【短】溺愛ショコラ
過去に一度だけ、編集長である木戸が工藤の担当になった時があった。
木戸が編集長に昇進することに決まるまで約2年。これが工藤の担当が継続された最長記録。
工藤の担当寿命は、平均2か月だ。最短は1日。
初めて会った日の打ち合わせで、担当を変えろと言ったこともあるほど、工藤は人を受け入れる器が小さい。

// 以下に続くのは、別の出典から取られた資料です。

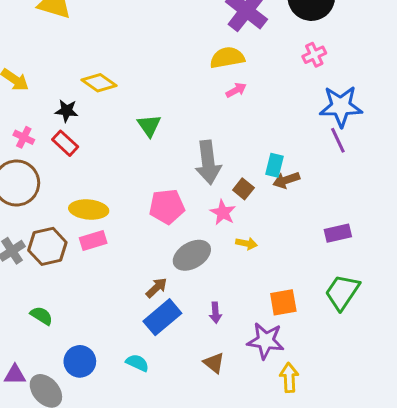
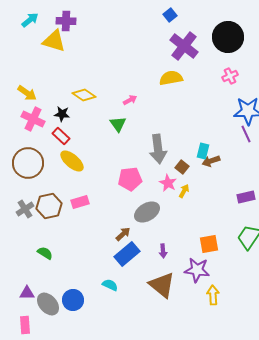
pink arrow: (236, 90) -> (130, 100), moved
pink cross: (24, 137) -> (33, 119), moved, size x1.6
yellow ellipse: (89, 210) -> (72, 161), moved, turned 35
yellow arrow: (246, 243) -> (184, 191), moved, turned -72
blue circle: (80, 361) -> (73, 300), moved
brown triangle: (214, 363) -> (162, 285), size x1.8

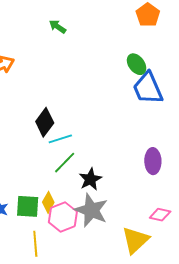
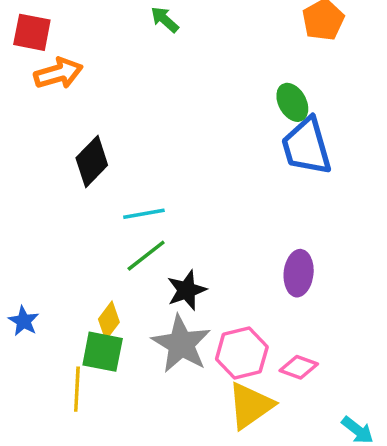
black diamond: (45, 122) -> (92, 162), moved
green square: (28, 206) -> (103, 352), moved
pink hexagon: (63, 217) -> (242, 353), moved

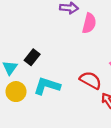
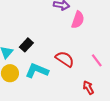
red semicircle: (91, 80) -> (65, 59), moved

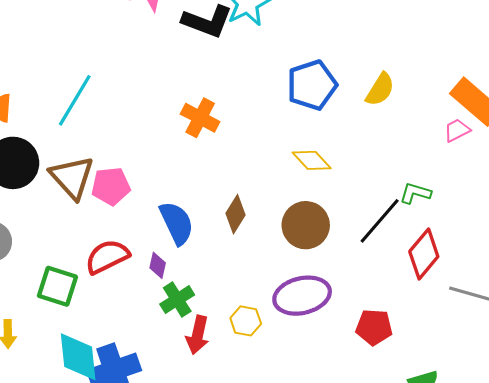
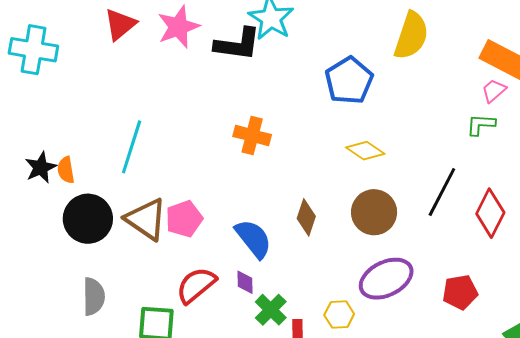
yellow semicircle: (380, 89) -> (411, 36), moved, size x1.4
green L-shape: (415, 193) -> (481, 125), moved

『はぁー…。もういい。今日はとりあえず次回の締め切りの打ち合わせで呼んだだけだからな。』
『そんなこと、電話ですればよかっただろ。』
『うるせぇ。お前はもうちょっと外に出ろ。』
『大きなお世話だ。』
木戸の小言を聞き流すのも、いつものことだ。
これ以上は用はないと踏んだ両者は、この場を去ろうとしている時、ドアが開いた。
『失礼しますぅ。お茶をお持ちいたしましたぁー。』
そこには、半年前に担当をクビにした元・工藤の担当の編集者だった。
名前は……なんだっけ。確か、コイツ香水キツいんだったよなー…。
名前は忘れたが、何故クビにしたのかは覚えていた工藤は、お茶汲みの女と一定の距離を保って口を開いた。